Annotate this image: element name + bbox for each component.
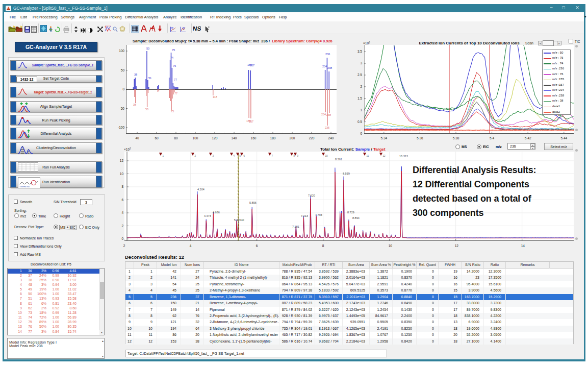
svg-text:75: 75 xyxy=(171,110,174,113)
svg-text:75: 75 xyxy=(172,48,175,52)
svg-text:74: 74 xyxy=(170,56,173,59)
svg-text:234: 234 xyxy=(321,113,326,116)
svg-text:238: 238 xyxy=(326,113,331,116)
svg-text:77: 77 xyxy=(174,92,177,95)
svg-text:Thermo Sci: Thermo Sci xyxy=(19,185,30,188)
svg-text:157: 157 xyxy=(249,120,253,123)
svg-text:157: 157 xyxy=(250,64,254,67)
svg-text:50: 50 xyxy=(146,47,149,50)
svg-text:38: 38 xyxy=(134,73,137,76)
svg-text:234: 234 xyxy=(322,65,327,68)
svg-text:236: 236 xyxy=(325,53,330,56)
svg-text:50: 50 xyxy=(145,108,148,111)
svg-text:236: 236 xyxy=(325,126,329,129)
svg-text:38: 38 xyxy=(133,103,136,106)
svg-text:NS: NS xyxy=(193,25,201,32)
svg-text:238: 238 xyxy=(327,66,332,69)
svg-text:118: 118 xyxy=(213,95,217,99)
svg-text:76: 76 xyxy=(173,64,176,67)
svg-text:51: 51 xyxy=(148,77,151,80)
svg-text:77: 77 xyxy=(174,78,177,81)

+++

# [About this task]
All the records need to be set down word for word, with the images left out.

# [Answer box]
Annotate this image: element name + bbox for each component.
svg-text:75: 75 xyxy=(171,110,174,113)
svg-text:75: 75 xyxy=(172,48,175,52)
svg-text:74: 74 xyxy=(170,56,173,59)
svg-text:234: 234 xyxy=(321,113,326,116)
svg-text:238: 238 xyxy=(326,113,331,116)
svg-text:77: 77 xyxy=(174,92,177,95)
svg-text:Thermo Sci: Thermo Sci xyxy=(19,185,30,188)
svg-text:157: 157 xyxy=(249,120,253,123)
svg-text:157: 157 xyxy=(250,64,254,67)
svg-text:50: 50 xyxy=(146,47,149,50)
svg-text:38: 38 xyxy=(134,73,137,76)
svg-text:234: 234 xyxy=(322,65,327,68)
svg-text:236: 236 xyxy=(325,53,330,56)
svg-text:50: 50 xyxy=(145,108,148,111)
svg-text:236: 236 xyxy=(325,126,329,129)
svg-text:38: 38 xyxy=(133,103,136,106)
svg-text:NS: NS xyxy=(193,25,201,32)
svg-text:238: 238 xyxy=(327,66,332,69)
svg-text:118: 118 xyxy=(213,95,217,99)
svg-text:76: 76 xyxy=(173,64,176,67)
svg-text:51: 51 xyxy=(148,77,151,80)
svg-text:77: 77 xyxy=(174,78,177,81)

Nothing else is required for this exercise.